> _The task_: Scan the material and copy out each line where the word "your" occurs.
- Opening Delimiter -
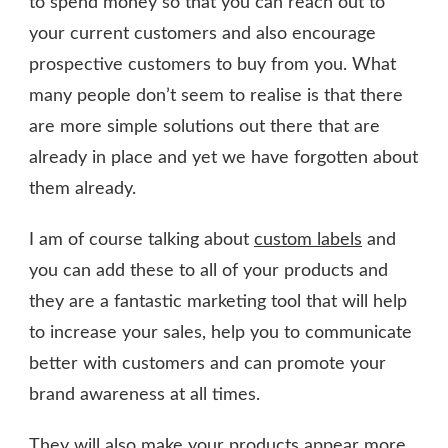
to spend money so that you can reach out to
your current customers and also encourage
prospective customers to buy from you. What
many people don’t seem to realise is that there
are more simple solutions out there that are
already in place and yet we have forgotten about
them already.
I am of course talking about
custom labels
and
you can add these to all of your products and
they are a fantastic marketing tool that will help
to increase your sales, help you to communicate
better with customers and can promote your
brand awareness at all times.
They will also make your products appear more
- Closing Delimiter -
> _Exercise solution_:
your current customers and also encourage
you can add these to all of your products and
to increase your sales, help you to communicate
better with customers and can promote your
They will also make your products appear more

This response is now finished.